A new art exhibition at Washington and Lee University in Lexington references a particularly dark period of American history...... the lynching of minority males in the 19th and 20th centuries. Except, the death explored in this particular exhibit is not that of African American men, but of Latinos—today. WMRA's Jessie Knadler has the story.
Southern trees bear a strange fruit,
Blood on the leaves and blood at the root…
These are opening lines from Abel Meeropol’s poem “Strange Fruit” about the horror of racism. Billie Holiday turned it into one of her most haunting songs in 1939.
San Antonio-based artist Vincent Valdez nods to Meeropol’s poem in his latest art exhibition, “The Strangest Fruit” currently on display at Washington & Lee University’s Staniar Gallery until May 29.
The exhibit consists of eight larger than life, hyper-realist paintings of young Latino men posed as if hanging from the end of a rope—twisted, contorted, limp and lifeless.

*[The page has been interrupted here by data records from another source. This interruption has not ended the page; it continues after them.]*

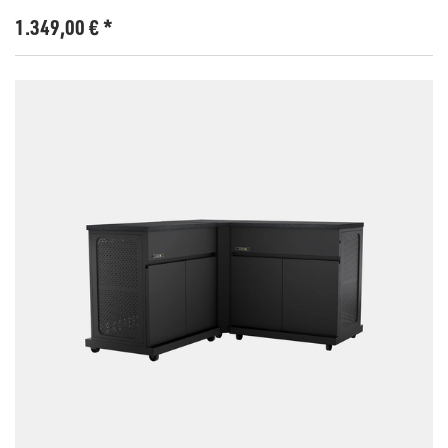
1.349,00
€
*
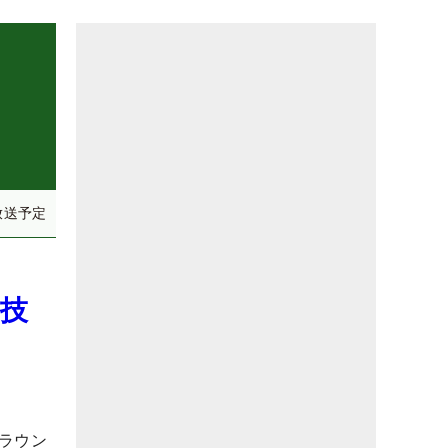
放送予定
の技
ラウン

It’s an unsettling reference to the often-overlooked widespread lynching of Mexicans and Mexican Americans by mobs of white vigilantes that occurred from the mid-19th century until well into the 1920s.

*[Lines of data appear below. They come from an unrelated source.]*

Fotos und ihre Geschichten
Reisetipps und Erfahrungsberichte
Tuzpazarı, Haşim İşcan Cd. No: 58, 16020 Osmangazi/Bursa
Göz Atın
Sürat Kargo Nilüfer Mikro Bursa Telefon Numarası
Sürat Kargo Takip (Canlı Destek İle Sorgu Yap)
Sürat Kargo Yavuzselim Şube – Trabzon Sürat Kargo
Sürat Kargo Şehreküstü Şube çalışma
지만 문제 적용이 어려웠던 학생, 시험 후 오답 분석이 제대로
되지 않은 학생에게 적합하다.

While there’s no question African Americans have suffered more racial violence than many other minorities, the jarring images in Valdez’s work demand a rethink of the history of lynching.

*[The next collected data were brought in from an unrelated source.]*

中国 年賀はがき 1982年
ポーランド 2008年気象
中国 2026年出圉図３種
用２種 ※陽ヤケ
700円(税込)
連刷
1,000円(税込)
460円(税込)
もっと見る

At the same time, he conspicuously depicts his subjects in contemporary clothing -- basketball jerseys, thick black spectacles, tattoos – to make the point that racial violence and oppression still exist today, just in other forms. Vincent Valdez explains.
VINCENT VALDEZ: Sure, the noose is no longer present. Let’s consider for a moment mass incarceration, stop and frisk, racial profiling, war on drugs, war on poverty, war on education, immigration hysteria. The Boogey Man is out there, right?
And that is The Strangest Fruit of all.